### WORK INSTRUCTIONS
Please return each entry that follows exactly as given, but without pictures.

Collected data

• • •

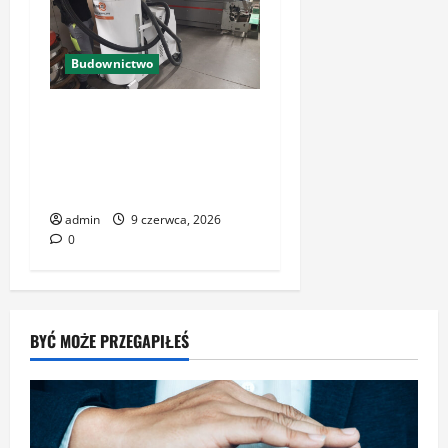
Budownictwo
Odkurzacz przemysłowy w
wykonaniu
przeciwwybuchowym:
pewność
admin
9 czerwca, 2026
0
BYĆ MOŻE PRZEGAPIŁEŚ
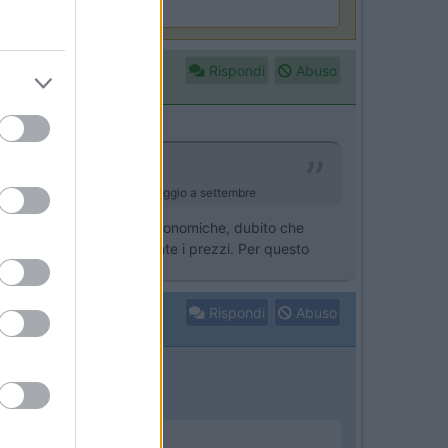
rdesio si blocca
Rispondi
Abuso
ecchia - Termini Imerese da maggio a settembre
uasi sempre per questioni economiche, dubito che
tà, per alzare notevolmente i prezzi. Per questo
comodo.
Rispondi
Abuso
 costa di più.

• • •

### RESPONSE
Budownictwo
Odkurzacz przemysłowy w
wykonaniu
przeciwwybuchowym:
pewność
admin
9 czerwca, 2026
0
BYĆ MOŻE PRZEGAPIŁEŚ
rdesio si blocca
Rispondi
Abuso
ecchia - Termini Imerese da maggio a settembre
uasi sempre per questioni economiche, dubito che
tà, per alzare notevolmente i prezzi. Per questo
comodo.
Rispondi
Abuso
 costa di più.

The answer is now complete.